By James Oliphant and Doina Chiacu
WASHINGTON (Reuters) -Florida Governor Ron DeSantis’ fledgling presidential campaign was looking to push forward on Thursday after a troubled online launch event drew mockery from his rivals and renewed doubts about his viability as a national candidate.
DeSantis plans to barnstorm the early nominating states of Iowa, New Hampshire and South Carolina next week in his first series of public events since joining the 2024 race for the Republican nomination on Wednesday.
The Florida governor will make speeches and hold chats in a four-day swing across 12 cities and towns from May 30 to June 2, his campaign said.
A “campaign kickoff” event will be held on Tuesday in Iowa, a state that may be critical to his presidential hopes. Its sizeable evangelical voting bloc at times has been cool on former Republican President Donald Trump, helping to hand him a defeat in 2016 in party caucuses.
“Our campaign is committed to putting in the time to win these early nominating states,” said DeSantis campaign manager Generra Peck. “No one will work harder than Governor DeSantis to share his vision with the country.”
DeSantis’ campaign was working in the meantime to try and put his glitch-marred launch event with billionaire Elon Musk on Twitter in the best light possible. The much-hyped forum featuring Musk, Twitter’s owner, and others was beset with audio and connection woes.
In a radio interview on Thursday with conservative commentator Erick Erickson, DeSantis said the livestream of the event had now drawn more than five million listeners and that it had succeeded in creating “buzz” around his candidacy.

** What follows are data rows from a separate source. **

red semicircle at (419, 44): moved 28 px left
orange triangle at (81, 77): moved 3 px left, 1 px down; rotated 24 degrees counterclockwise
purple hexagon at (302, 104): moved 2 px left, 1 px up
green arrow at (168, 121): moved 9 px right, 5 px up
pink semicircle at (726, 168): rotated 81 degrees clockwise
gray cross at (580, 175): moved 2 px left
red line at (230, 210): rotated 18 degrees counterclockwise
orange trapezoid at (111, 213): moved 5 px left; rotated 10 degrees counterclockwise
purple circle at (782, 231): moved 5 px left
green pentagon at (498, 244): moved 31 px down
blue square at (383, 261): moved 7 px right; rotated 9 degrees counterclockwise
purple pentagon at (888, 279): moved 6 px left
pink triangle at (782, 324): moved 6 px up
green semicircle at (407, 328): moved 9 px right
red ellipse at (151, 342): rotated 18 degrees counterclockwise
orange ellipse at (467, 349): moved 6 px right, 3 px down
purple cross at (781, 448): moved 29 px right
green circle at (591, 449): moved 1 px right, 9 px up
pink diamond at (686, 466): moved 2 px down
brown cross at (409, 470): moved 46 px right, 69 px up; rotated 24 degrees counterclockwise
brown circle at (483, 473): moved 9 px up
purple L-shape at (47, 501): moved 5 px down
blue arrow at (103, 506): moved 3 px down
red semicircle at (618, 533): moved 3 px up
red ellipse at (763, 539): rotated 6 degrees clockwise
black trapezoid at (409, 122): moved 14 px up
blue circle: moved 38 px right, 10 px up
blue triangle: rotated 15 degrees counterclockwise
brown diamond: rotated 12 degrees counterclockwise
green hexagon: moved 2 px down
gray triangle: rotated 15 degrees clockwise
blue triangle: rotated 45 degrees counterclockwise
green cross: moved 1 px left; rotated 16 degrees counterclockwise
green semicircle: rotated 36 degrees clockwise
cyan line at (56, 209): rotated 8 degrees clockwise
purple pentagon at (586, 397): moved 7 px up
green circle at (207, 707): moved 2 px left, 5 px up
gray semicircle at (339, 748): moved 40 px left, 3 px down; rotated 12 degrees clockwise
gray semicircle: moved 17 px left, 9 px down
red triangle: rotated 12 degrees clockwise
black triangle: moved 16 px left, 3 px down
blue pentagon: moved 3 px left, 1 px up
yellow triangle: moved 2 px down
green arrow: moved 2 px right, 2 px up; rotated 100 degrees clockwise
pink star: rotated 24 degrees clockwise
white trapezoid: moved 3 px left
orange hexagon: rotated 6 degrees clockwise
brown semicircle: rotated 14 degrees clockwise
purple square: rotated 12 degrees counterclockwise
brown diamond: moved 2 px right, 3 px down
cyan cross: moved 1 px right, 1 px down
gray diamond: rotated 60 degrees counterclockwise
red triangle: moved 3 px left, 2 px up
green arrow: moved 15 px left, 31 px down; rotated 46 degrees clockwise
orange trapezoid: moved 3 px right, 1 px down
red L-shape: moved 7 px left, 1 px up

“I think it was the biggest story in the world yesterday, and so hopefully, we’ll get some people interested in our campaign who may not have been otherwise,” DeSantis said.
His campaign said he raised $1 million within an hour of his presidential announcement, and $8.2 million in the 24 hours after his campaign launch. DeSantis spent much of Thursday doing interviews with media in the early voting states.
As governor, DeSantis has signed a number of state bills targeting reproductive rights and teachers unions and imposing restrictions on immigrants lacking permanent legal status, LGBTQ expression, diversity and equity programs in schools, and pension funds considering environmental, social and governance (ESG) provisions in their investment decisions.
His entrance into the Republican contest sets up a showdown with Trump, his one-time ally, who lost the 2020 presidential election to Democrat Joe Biden. Polls show Trump with a commanding lead over DeSantis.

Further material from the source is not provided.